Geometry may be a bane for many students but an artificial intelligence system called GeoS appears competent in the subject. The AI is capable of solving SAT geometry questions on par with the level of an average 11th grade student in the U.S.
The system, which was developed by researchers from the University of Washington and Allen Institute for Artificial Intelligence (AI2), uses computer vision for interpreting diagrams, natural language processing, and a geometric solver that allowed the AI to achieve a 49 percent score on official SAT test questions.
GeoS answered unaltered SAT question that it has not yet encountered before and which required an understanding of ambiguous references, implicit relationships, and relationships between natural language texts and diagrams.
The AI solves the problems by interpreting a question using the text and diagram in concert to come up with the best possible expressions of the problem that it sends to the geometric solver for solution. The machine then compares this answer to the choices in the multiple choice for that question.

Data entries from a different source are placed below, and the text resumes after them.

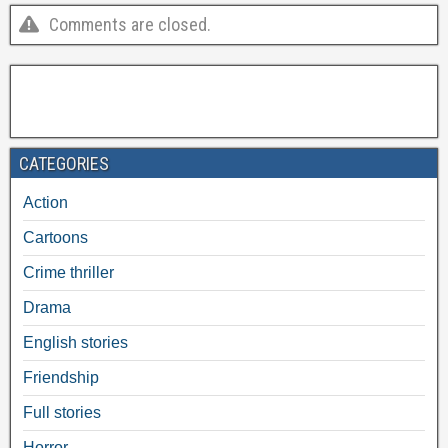
Comments are closed.
CATEGORIES
Action
Cartoons
Crime thriller
Drama
English stories
Friendship
Full stories
Horror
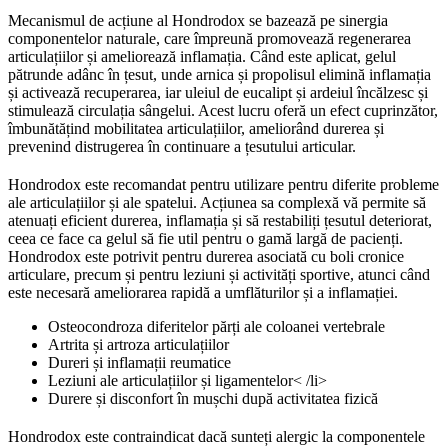
Mecanismul de acțiune al Hondrodox se bazează pe sinergia
componentelor naturale, care împreună promovează regenerarea
articulațiilor și ameliorează inflamația. Când este aplicat, gelul
pătrunde adânc în țesut, unde arnica și propolisul elimină inflamația
și activează recuperarea, iar uleiul de eucalipt și ardeiul încălzesc și
stimulează circulația sângelui. Acest lucru oferă un efect cuprinzător,
îmbunătățind mobilitatea articulațiilor, ameliorând durerea și
prevenind distrugerea în continuare a țesutului articular.
Hondrodox este recomandat pentru utilizare pentru diferite probleme
ale articulațiilor și ale spatelui. Acțiunea sa complexă vă permite să
atenuați eficient durerea, inflamația și să restabiliți țesutul deteriorat,
ceea ce face ca gelul să fie util pentru o gamă largă de pacienți.
Hondrodox este potrivit pentru durerea asociată cu boli cronice
articulare, precum și pentru leziuni și activități sportive, atunci când
este necesară ameliorarea rapidă a umflăturilor și a inflamației.
Osteocondroza diferitelor părți ale coloanei vertebrale
Artrita și artroza articulațiilor
Dureri și inflamații reumatice
Leziuni ale articulațiilor și ligamentelor< /li>
Durere și disconfort în mușchi după activitatea fizică
Hondrodox este contraindicat dacă sunteți alergic la componentele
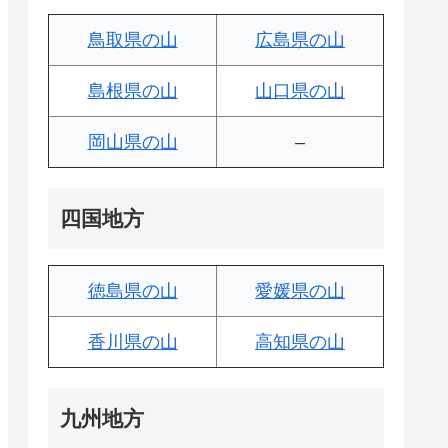
鳥取県の山
広島県の山
島根県の山
山口県の山
岡山県の山
–
四国地方
徳島県の山
愛媛県の山
香川県の山
高知県の山
九州地方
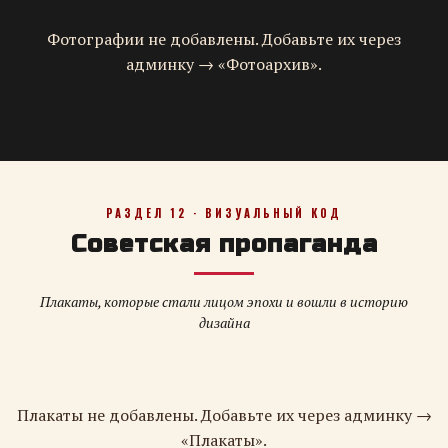
Фотографии не добавлены. Добавьте их через
админку → «Фотоархив».
РАЗДЕЛ 12 · ВИЗУАЛЬНЫЙ КОД
Советская пропаганда
Плакаты, которые стали лицом эпохи и вошли в историю
дизайна
Плакаты не добавлены. Добавьте их через админку →
«Плакаты».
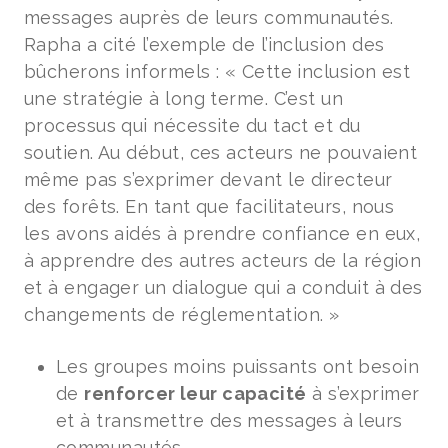
messages auprès de leurs communautés.
Rapha a cité l’exemple de l’inclusion des
bûcherons informels : « Cette inclusion est
une stratégie à long terme. C’est un
processus qui nécessite du tact et du
soutien. Au début, ces acteurs ne pouvaient
même pas s’exprimer devant le directeur
des forêts. En tant que facilitateurs, nous
les avons aidés à prendre confiance en eux,
à apprendre des autres acteurs de la région
et à engager un dialogue qui a conduit à des
changements de réglementation. »
Les groupes moins puissants ont besoin
de
renforcer leur capacité
à s’exprimer
et à transmettre des messages à leurs
communautés.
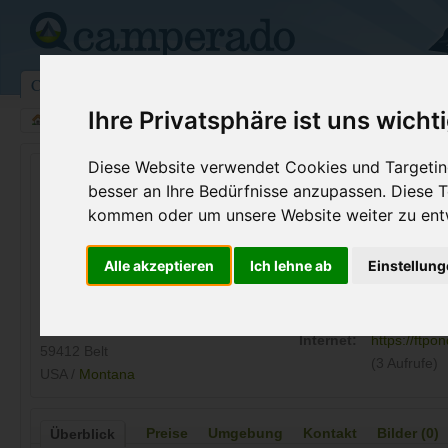
Campingplätze
Stellplätze
Kartensuche
Vermietung
Fo
Ihre Privatsphäre ist uns wicht
>
USA
>
Montana
>
Cascade
>
Belt
Diese Website verwendet Cookies und Targeting
Fort Ponderosa Campground
besser an Ihre Bedürfnisse anzupassen. Diese
Belt - USA (Montana)
kommen oder um unsere Website weiter zu ent
Kontaktdaten:
Alle akzeptieren
Ich lehne ab
Einstellun
Fort Ponderosa Campground
Telefon:
+1 (406)27
568 Armington Rd Box 425
Internet:
https://ftp
59412 Belt
(3 Aufrufe)
USA /
Montana
Preise
Umgebung
Kontakt
Bilder (0)
Überblick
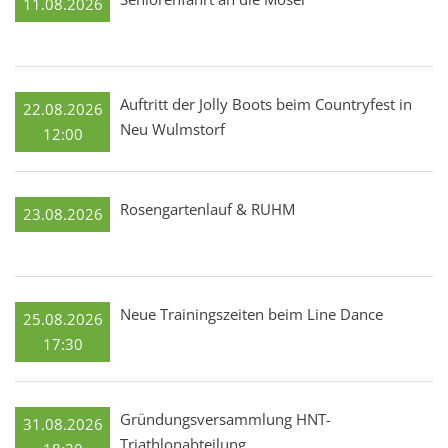
11.08.2026
Auftritt der Jolly Boots beim Countryfest in
22.08.2026
Neu Wulmstorf
12:00
Rosengartenlauf & RUHM
23.08.2026
Neue Trainingszeiten beim Line Dance
25.08.2026
17:30
Gründungsversammlung HNT-
31.08.2026
Triathlonabteilung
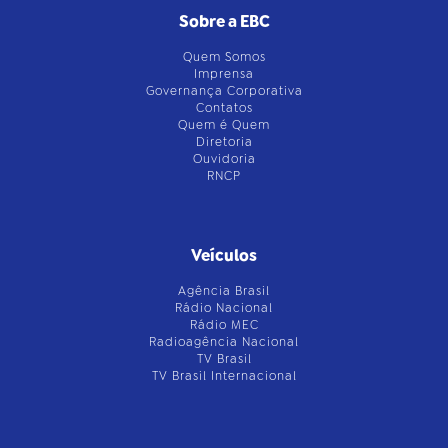
Sobre a EBC
Quem Somos
Imprensa
Governança Corporativa
Contatos
Quem é Quem
Diretoria
Ouvidoria
RNCP
Veículos
Agência Brasil
Rádio Nacional
Rádio MEC
Radioagência Nacional
TV Brasil
TV Brasil Internacional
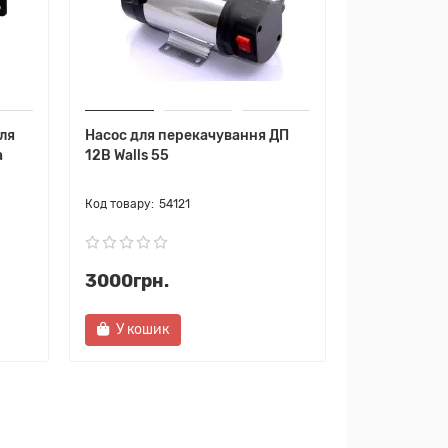
ля
Насос для перекачування ДП
а
12В Walls 55
54121
3000грн.
У кошик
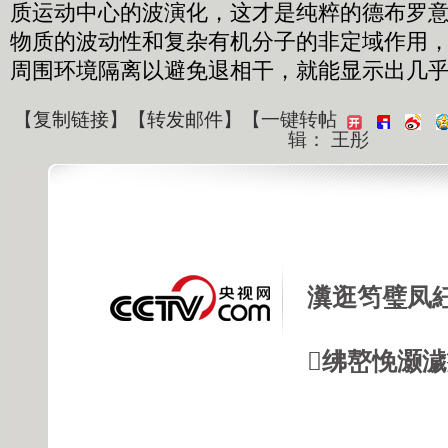
质运动中心的波演化，这才是纯粹的德布罗
物质的波动性和复杂有机分子的非定域作用
周围环境隔离以避免退相干，就能显示出几
【
复制链接
】【
转发邮件
】
【一键转帖
辑： 王彤
瀵逛笉璧凤
绋嶅悗灏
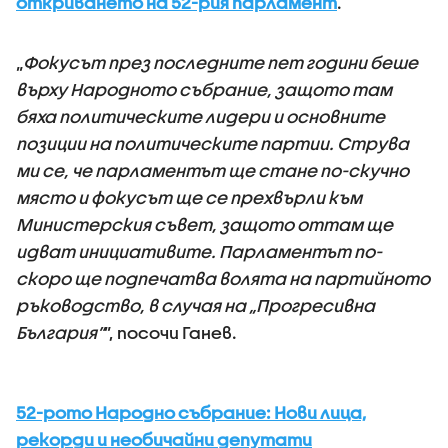
откриването на 52-рия парламент
.
„
Фокусът през последните пет години беше
върху Народното събрание, защото там
бяха политическите лидери и основните
позиции на политическите партии. Струва
ми се, че парламентът ще стане по-скучно
място и фокусът ще се прехвърли към
Министерския съвет, защото оттам ще
идват инициативите. Парламентът по-
скоро ще подпечатва волята на партийното
ръководство, в случая на „Прогресивна
България”
”, посочи Ганев.
52-рото Народно събрание: Нови лица,
рекорди и необичайни депутати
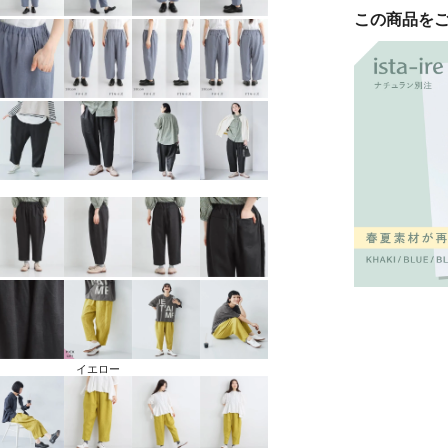
この商品を
イエロー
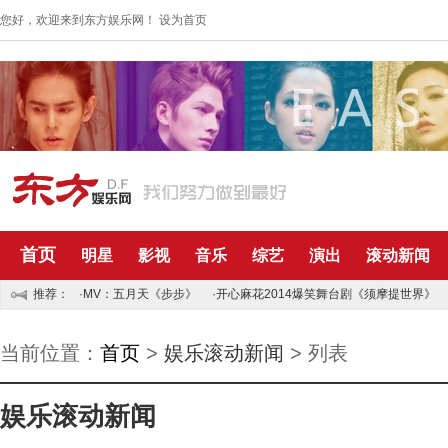
您好，欢迎来到东方娱乐网！
设为首页
首页
明星
影视
音乐
综艺
演出
滚动新闻
推荐：
·MV：五月天《步步》
·开心麻花2014爆笑舞台剧《须摩提世界》
当前位置：
首页
>
娱乐滚动新闻
> 列表
娱乐滚动新闻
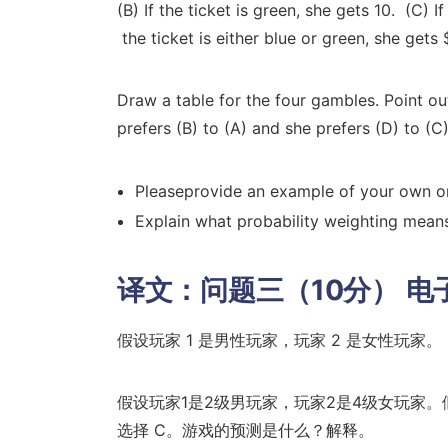
(B) If the ticket is green, she gets 10. (C) If
the ticket is either blue or green, she gets 
Draw a table for the four gambles. Point o
prefers (B) to (A) and she prefers (D) to (
Pleaseprovide an example of your own o
Explain what probability weighting means
译文：问题三（10分） 电
假设玩家 1 是男性玩家，玩家 2 是女性玩家。
假设玩家1是2级男玩家，玩家2是4级女玩家。
选择 C。游戏的预测是什么？解释。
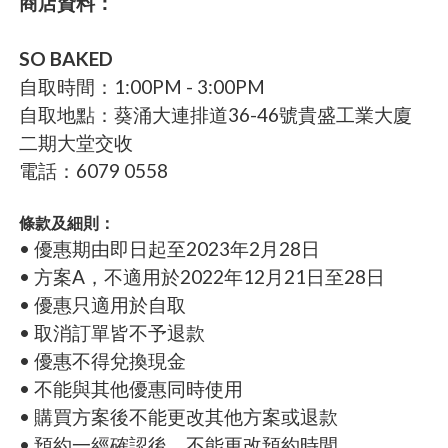
商店資料：
SO BAKED
自取時間：1:00PM - 3:00PM
自取地點：葵涌大連排道36-46號貴盛工業大廈
二期大堂交收
電話：6079 0558
條款及細則：
• 優惠期由即日起至2023年2月28日
• 方案A，不適用於2022年12月21日至28日
• 優惠只適用於自取
• 取消訂單皆不予退款
• 優惠不得兌換現金
• 不能與其他優惠同時使用
• 購買方案後不能更改其他方案或退款
• 預約一經確認後，不能更改預約時間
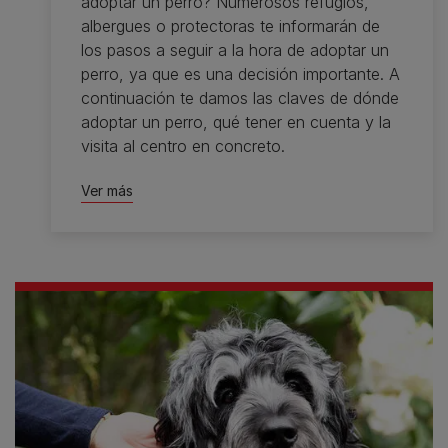
adoptar un perro? Numerosos refugios,
albergues o protectoras te informarán de
los pasos a seguir a la hora de adoptar un
perro, ya que es una decisión importante. A
continuación te damos las claves de dónde
adoptar un perro, qué tener en cuenta y la
visita al centro en concreto.
Ver más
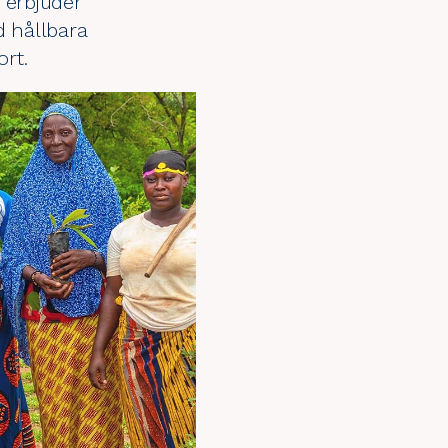
h erbjuder
d hållbara
ort
.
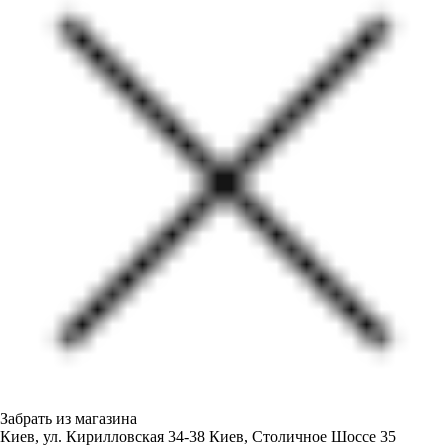
Забрать из магазина
Киев, ул. Кирилловская 34-38
Киев, Столичное Шоссе 35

"In our experiments, GEOS achieves a 49% score on official SAT questions, and a score of 61% on practice questions," the researchers reported. "We show that by integrating textual and visual information, GEOS boosts the accuracy of dependency and semantic parsing of the question text."
Should the results be extrapolated to the entire Math SAT test, GeoS will receive an SAT score of 500, the average test score for this year.
AI2 CEO Oren Etzioni said that standardized tests such as the SAT offer a means for researchers to measure the reasoning ability of a machine and compare this with that of a human.
"Much of what we understand from text and graphics is not explicitly stated, and requires far more knowledge than we appreciate," Etzioni said. "Creating a system to be able to successfully take these tests is challenging, and we are proud to achieve these unprecedented results."
Many of the new AI systems are advanced in detecting patterns what but makes GeoS different is that it tries to make sense of the data that it is fed. It analyzes the diagrams and texts and then applies geometry information that it knows about to determine what the question is asking for.
While a typical computer vision algorithm can determine if an image is a geometric diagram, GeoS is in essence tries to understand this particular diagram.